TRY IT » In the records below, count each line where the word "title" appears, and reply with that number only.

Dataset entries »
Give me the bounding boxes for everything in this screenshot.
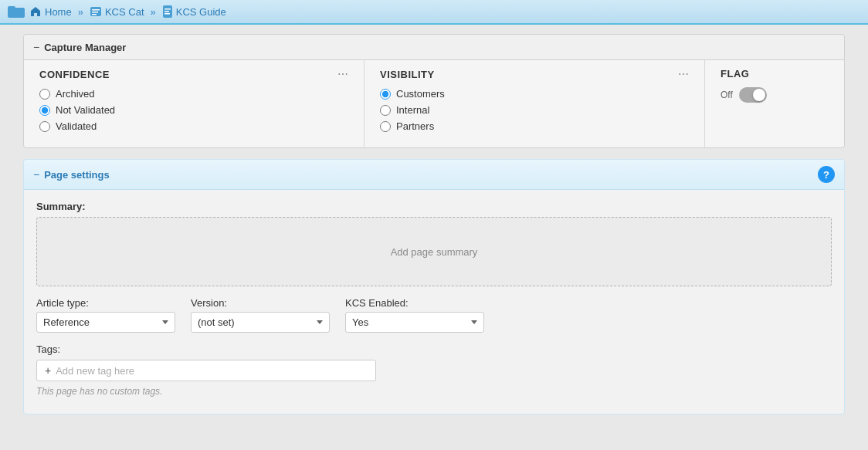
- tags-section: Tags: + Add new tag here This page has n…: [36, 343, 832, 397]
- page-settings-header: − Page settings ?: [24, 160, 844, 190]
- kcs-enabled-label: KCS Enabled:: [345, 297, 484, 309]
- page-settings-title: Page settings: [44, 169, 110, 181]
- summary-label: Summary:: [36, 201, 832, 212]
- page-settings-left: − Page settings: [33, 168, 110, 181]
- page-settings-body: Summary: Add page summary Article type: …: [24, 190, 844, 414]
- kcs-cat-icon: [90, 5, 102, 18]
- tags-label: Tags:: [36, 343, 832, 355]
- visibility-internal-radio[interactable]: [380, 105, 391, 116]
- collapse-icon[interactable]: −: [33, 41, 39, 53]
- visibility-more-icon[interactable]: ⋯: [678, 68, 689, 80]
- confidence-not-validated-option[interactable]: Not Validated: [39, 104, 348, 116]
- confidence-archived-label: Archived: [56, 88, 95, 100]
- visibility-internal-label: Internal: [396, 104, 429, 116]
- nav-separator-1: »: [78, 6, 83, 18]
- summary-placeholder: Add page summary: [391, 246, 478, 258]
- top-navigation: Home » KCS Cat » KCS Guide: [0, 0, 868, 25]
- svg-rect-9: [164, 13, 170, 15]
- main-content: − Capture Manager CONFIDENCE ⋯ Archived …: [0, 25, 868, 424]
- confidence-column: CONFIDENCE ⋯ Archived Not Validated Vali…: [24, 60, 364, 147]
- flag-column: FLAG Off: [705, 60, 844, 147]
- folder-icon[interactable]: [8, 4, 25, 20]
- tags-input-row[interactable]: + Add new tag here: [36, 360, 376, 381]
- page-settings-collapse-icon[interactable]: −: [33, 168, 39, 181]
- capture-manager-title: Capture Manager: [44, 42, 126, 53]
- capture-manager-body: CONFIDENCE ⋯ Archived Not Validated Vali…: [24, 60, 844, 147]
- confidence-archived-radio[interactable]: [39, 89, 50, 100]
- tags-placeholder: Add new tag here: [56, 365, 134, 377]
- kcs-guide-icon: [162, 5, 173, 18]
- svg-rect-1: [8, 6, 15, 10]
- flag-title: FLAG: [721, 68, 749, 80]
- visibility-partners-option[interactable]: Partners: [380, 120, 689, 132]
- tags-plus-icon: +: [45, 364, 51, 377]
- confidence-header: CONFIDENCE ⋯: [39, 68, 348, 80]
- nav-home[interactable]: Home: [29, 5, 72, 18]
- svg-rect-5: [92, 14, 97, 15]
- svg-rect-8: [164, 11, 169, 12]
- visibility-internal-option[interactable]: Internal: [380, 104, 689, 116]
- confidence-validated-option[interactable]: Validated: [39, 120, 348, 132]
- confidence-title: CONFIDENCE: [39, 69, 110, 80]
- visibility-partners-radio[interactable]: [380, 121, 391, 132]
- visibility-title: VISIBILITY: [380, 69, 435, 80]
- nav-separator-2: »: [151, 6, 156, 18]
- nav-kcs-guide[interactable]: KCS Guide: [162, 5, 226, 18]
- nav-kcs-cat-label: KCS Cat: [105, 6, 144, 18]
- article-type-label: Article type:: [36, 297, 175, 309]
- capture-manager-header: − Capture Manager: [24, 35, 844, 60]
- article-type-select[interactable]: Reference How-to FAQ Troubleshooting: [36, 312, 175, 333]
- confidence-more-icon[interactable]: ⋯: [337, 68, 348, 80]
- svg-rect-3: [92, 9, 100, 11]
- visibility-header: VISIBILITY ⋯: [380, 68, 689, 80]
- visibility-customers-radio[interactable]: [380, 89, 391, 100]
- flag-toggle-row: Off: [721, 87, 829, 103]
- version-group: Version: (not set): [191, 297, 330, 333]
- svg-rect-4: [92, 12, 98, 13]
- home-icon: [29, 5, 42, 18]
- nav-kcs-guide-label: KCS Guide: [176, 6, 226, 18]
- confidence-not-validated-label: Not Validated: [56, 104, 115, 116]
- svg-rect-7: [164, 8, 171, 10]
- kcs-enabled-group: KCS Enabled: Yes No: [345, 297, 484, 333]
- kcs-enabled-select[interactable]: Yes No: [345, 312, 484, 333]
- nav-home-label: Home: [45, 6, 72, 18]
- confidence-archived-option[interactable]: Archived: [39, 88, 348, 100]
- visibility-column: VISIBILITY ⋯ Customers Internal Partners: [364, 60, 705, 147]
- confidence-not-validated-radio[interactable]: [39, 105, 50, 116]
- version-label: Version:: [191, 297, 330, 309]
- confidence-validated-radio[interactable]: [39, 121, 50, 132]
- visibility-customers-label: Customers: [396, 88, 445, 100]
- nav-kcs-cat[interactable]: KCS Cat: [90, 5, 144, 18]
- article-type-group: Article type: Reference How-to FAQ Troub…: [36, 297, 175, 333]
- confidence-validated-label: Validated: [56, 120, 97, 132]
- help-icon[interactable]: ?: [818, 166, 835, 183]
- version-select[interactable]: (not set): [191, 312, 330, 333]
- flag-header: FLAG: [721, 68, 829, 80]
- page-settings-panel: − Page settings ? Summary: Add page summ…: [23, 159, 845, 414]
- visibility-partners-label: Partners: [396, 120, 434, 132]
- flag-toggle[interactable]: [739, 87, 767, 103]
- summary-box[interactable]: Add page summary: [36, 217, 832, 286]
- tags-no-custom-message: This page has no custom tags.: [36, 386, 832, 397]
- form-row-dropdowns: Article type: Reference How-to FAQ Troub…: [36, 297, 832, 333]
- capture-manager-panel: − Capture Manager CONFIDENCE ⋯ Archived …: [23, 34, 845, 148]
- visibility-customers-option[interactable]: Customers: [380, 88, 689, 100]
- flag-off-label: Off: [721, 90, 733, 100]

ANSWER BELOW » 5